### What this task involves:
Across the entries below, how many lines include the word "também"? Reply with only the number.

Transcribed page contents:
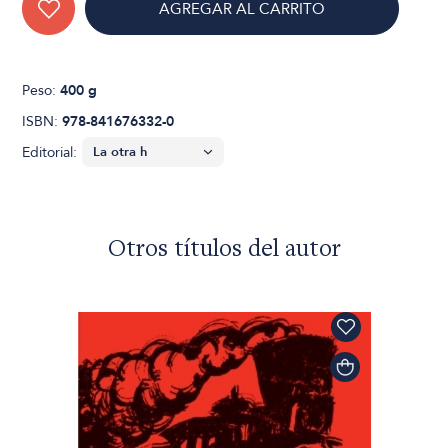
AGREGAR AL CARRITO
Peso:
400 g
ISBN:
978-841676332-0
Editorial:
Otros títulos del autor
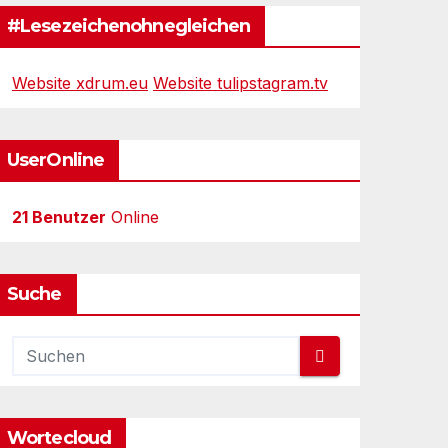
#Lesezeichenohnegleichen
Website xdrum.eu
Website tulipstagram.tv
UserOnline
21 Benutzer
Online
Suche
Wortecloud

--

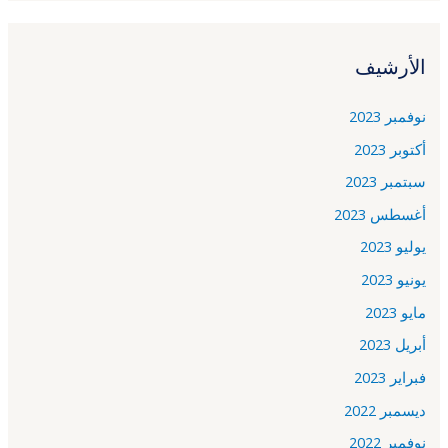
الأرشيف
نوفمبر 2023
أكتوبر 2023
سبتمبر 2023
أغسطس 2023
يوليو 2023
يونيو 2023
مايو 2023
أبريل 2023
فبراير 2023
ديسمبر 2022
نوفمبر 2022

---

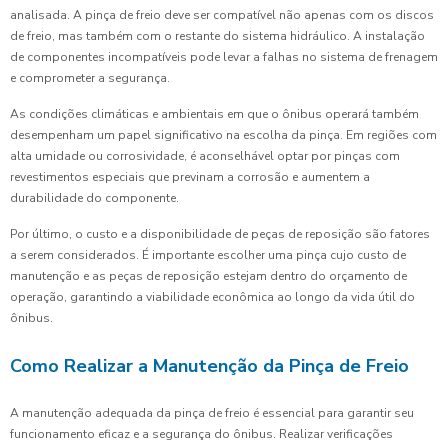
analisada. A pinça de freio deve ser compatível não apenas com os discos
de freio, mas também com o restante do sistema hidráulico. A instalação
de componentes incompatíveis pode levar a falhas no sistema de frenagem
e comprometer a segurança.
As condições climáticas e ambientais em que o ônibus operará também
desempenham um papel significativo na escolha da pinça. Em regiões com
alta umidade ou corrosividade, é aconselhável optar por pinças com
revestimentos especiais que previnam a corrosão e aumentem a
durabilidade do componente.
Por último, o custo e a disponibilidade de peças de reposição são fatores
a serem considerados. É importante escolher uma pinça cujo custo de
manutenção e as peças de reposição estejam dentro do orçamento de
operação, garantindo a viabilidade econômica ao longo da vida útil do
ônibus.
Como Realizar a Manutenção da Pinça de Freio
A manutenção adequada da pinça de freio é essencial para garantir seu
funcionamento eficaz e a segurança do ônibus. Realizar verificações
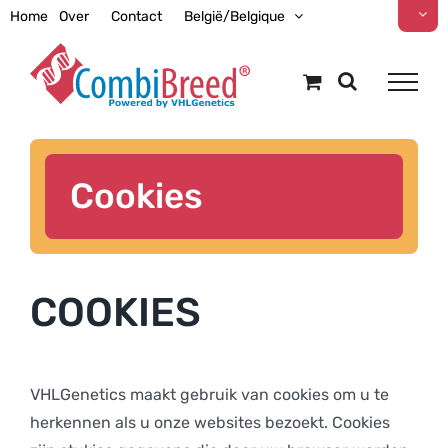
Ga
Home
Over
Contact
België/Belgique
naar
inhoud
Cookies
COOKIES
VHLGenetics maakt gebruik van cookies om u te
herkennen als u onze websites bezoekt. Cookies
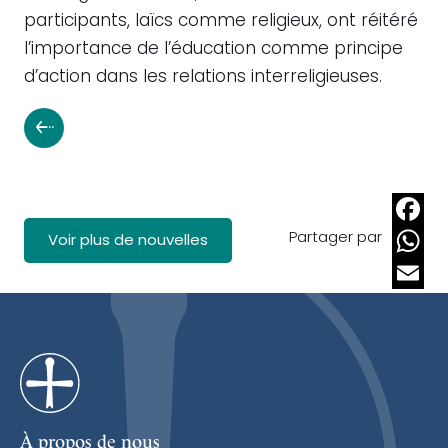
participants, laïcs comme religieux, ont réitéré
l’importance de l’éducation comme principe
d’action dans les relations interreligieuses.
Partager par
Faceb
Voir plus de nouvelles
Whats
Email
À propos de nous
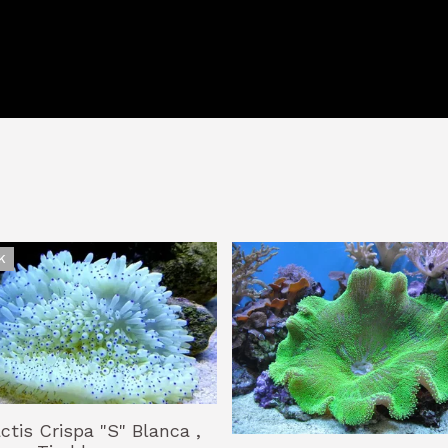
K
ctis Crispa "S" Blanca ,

### Response to this task:
2